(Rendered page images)
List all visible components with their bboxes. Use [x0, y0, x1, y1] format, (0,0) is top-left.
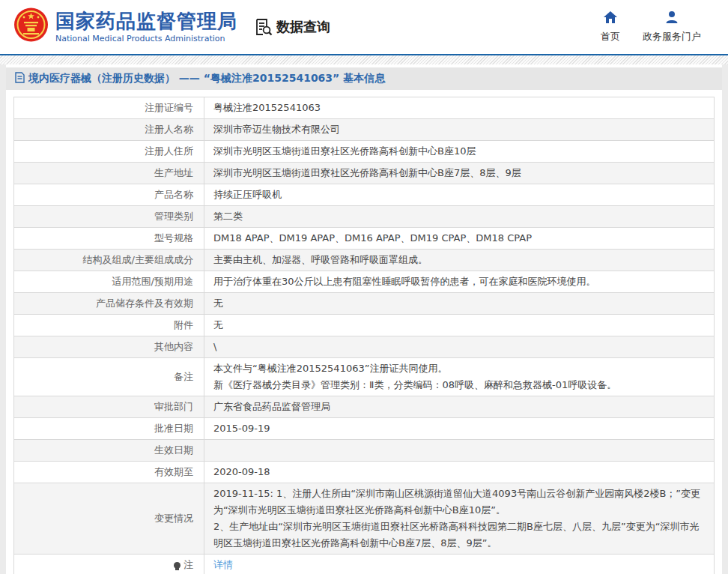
row-label: 注 — [14, 555, 204, 574]
home-icon — [603, 10, 618, 27]
document-search-icon — [254, 17, 273, 37]
page-title-bar: 境内医疗器械（注册历史数据） —— “粤械注准20152541063” 基本信息 — [6, 67, 722, 90]
table-row: 适用范围/预期用途用于治疗体重在30公斤以上患有阻塞性睡眠呼吸暂停的患者，可在家… — [14, 271, 715, 293]
table-row: 型号规格DM18 APAP、DM19 APAP、DM16 APAP、DM19 C… — [14, 228, 715, 250]
table-row: 结构及组成/主要组成成分主要由主机、加湿器、呼吸管路和呼吸面罩组成。 — [14, 250, 715, 271]
row-label: 生效日期 — [14, 440, 204, 462]
row-label: 注册证编号 — [14, 97, 204, 119]
table-row: 有效期至2020-09-18 — [14, 462, 715, 483]
row-label: 型号规格 — [14, 228, 204, 250]
row-value: 主要由主机、加湿器、呼吸管路和呼吸面罩组成。 — [204, 250, 715, 271]
site-brand: 国家药品监督管理局 National Medical Products Admi… — [13, 7, 237, 47]
nav-item-home[interactable]: 首页 — [601, 10, 620, 43]
page-title: 境内医疗器械（注册历史数据） —— “粤械注准20152541063” 基本信息 — [28, 72, 385, 85]
row-label: 产品储存条件及有效期 — [14, 293, 204, 315]
table-row: 注册人名称深圳市帝迈生物技术有限公司 — [14, 119, 715, 141]
row-value: DM18 APAP、DM19 APAP、DM16 APAP、DM19 CPAP、… — [204, 228, 715, 250]
table-row: 审批部门广东省食品药品监督管理局 — [14, 396, 715, 418]
hatch-strip — [0, 55, 728, 64]
row-label: 适用范围/预期用途 — [14, 271, 204, 293]
document-icon — [15, 72, 25, 86]
row-label: 生产地址 — [14, 163, 204, 184]
data-query-tab[interactable]: 数据查询 — [254, 17, 330, 37]
detail-link[interactable]: 详情 — [213, 559, 233, 570]
row-value: 粤械注准20152541063 — [204, 97, 715, 119]
nav-label-home: 首页 — [601, 30, 620, 43]
row-label: 有效期至 — [14, 462, 204, 483]
table-row: 其他内容\ — [14, 336, 715, 358]
info-table-body: 注册证编号粤械注准20152541063注册人名称深圳市帝迈生物技术有限公司注册… — [14, 97, 715, 574]
top-nav: 首页 政务服务门户 — [601, 10, 701, 43]
row-label: 变更情况 — [14, 483, 204, 555]
nav-item-portal[interactable]: 政务服务门户 — [643, 10, 701, 43]
row-label: 注册人名称 — [14, 119, 204, 141]
row-label: 注册人住所 — [14, 141, 204, 163]
table-row: 变更情况2019-11-15: 1、注册人住所由“深圳市南山区桃源街道留仙大道4… — [14, 483, 715, 555]
row-label: 附件 — [14, 315, 204, 336]
site-header: 国家药品监督管理局 National Medical Products Admi… — [0, 0, 728, 54]
org-name-en: National Medical Products Administration — [55, 34, 237, 43]
row-label: 其他内容 — [14, 336, 204, 358]
row-value: 详情 — [204, 555, 715, 574]
row-value: 广东省食品药品监督管理局 — [204, 396, 715, 418]
table-row: 备注本文件与“粤械注准20152541063”注册证共同使用。 新《医疗器械分类… — [14, 358, 715, 396]
row-value: 用于治疗体重在30公斤以上患有阻塞性睡眠呼吸暂停的患者，可在家庭和医院环境使用。 — [204, 271, 715, 293]
org-name-cn: 国家药品监督管理局 — [55, 10, 237, 32]
table-row: 管理类别第二类 — [14, 206, 715, 228]
bulb-icon — [174, 562, 181, 569]
table-row: 产品储存条件及有效期无 — [14, 293, 715, 315]
data-query-label: 数据查询 — [276, 18, 330, 36]
row-value: 持续正压呼吸机 — [204, 184, 715, 206]
nav-label-portal: 政务服务门户 — [643, 30, 701, 43]
row-value: 本文件与“粤械注准20152541063”注册证共同使用。 新《医疗器械分类目录… — [204, 358, 715, 396]
row-value: 深圳市光明区玉塘街道田寮社区光侨路高科创新中心B座7层、8层、9层 — [204, 163, 715, 184]
row-label: 产品名称 — [14, 184, 204, 206]
table-row: 附件无 — [14, 315, 715, 336]
row-value: 无 — [204, 315, 715, 336]
registration-info-table: 注册证编号粤械注准20152541063注册人名称深圳市帝迈生物技术有限公司注册… — [13, 97, 715, 574]
table-row: 注详情 — [14, 555, 715, 574]
row-value: 深圳市光明区玉塘街道田寮社区光侨路高科创新中心B座10层 — [204, 141, 715, 163]
table-row: 产品名称持续正压呼吸机 — [14, 184, 715, 206]
table-row: 批准日期2015-09-19 — [14, 418, 715, 440]
row-value: 无 — [204, 293, 715, 315]
row-value — [204, 440, 715, 462]
table-row: 生效日期 — [14, 440, 715, 462]
brand-text: 国家药品监督管理局 National Medical Products Admi… — [55, 10, 237, 44]
row-label: 管理类别 — [14, 206, 204, 228]
row-label: 批准日期 — [14, 418, 204, 440]
row-value: \ — [204, 336, 715, 358]
table-row: 注册证编号粤械注准20152541063 — [14, 97, 715, 119]
row-value: 2019-11-15: 1、注册人住所由“深圳市南山区桃源街道留仙大道4093号… — [204, 483, 715, 555]
user-icon — [665, 10, 679, 27]
row-label: 审批部门 — [14, 396, 204, 418]
content-panel: 境内医疗器械（注册历史数据） —— “粤械注准20152541063” 基本信息… — [6, 64, 722, 574]
row-value: 第二类 — [204, 206, 715, 228]
row-label: 结构及组成/主要组成成分 — [14, 250, 204, 271]
table-row: 生产地址深圳市光明区玉塘街道田寮社区光侨路高科创新中心B座7层、8层、9层 — [14, 163, 715, 184]
row-label: 备注 — [14, 358, 204, 396]
row-value: 2015-09-19 — [204, 418, 715, 440]
national-emblem-logo — [13, 7, 49, 47]
row-value: 2020-09-18 — [204, 462, 715, 483]
row-value: 深圳市帝迈生物技术有限公司 — [204, 119, 715, 141]
table-row: 注册人住所深圳市光明区玉塘街道田寮社区光侨路高科创新中心B座10层 — [14, 141, 715, 163]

-- Problem to solve --
Only lines with the word "生效日期" are needed. Copy them from the preceding records.

-- Written solution --
row-label: 生效日期 — [14, 440, 204, 462]
table-row: 生效日期 — [14, 440, 715, 462]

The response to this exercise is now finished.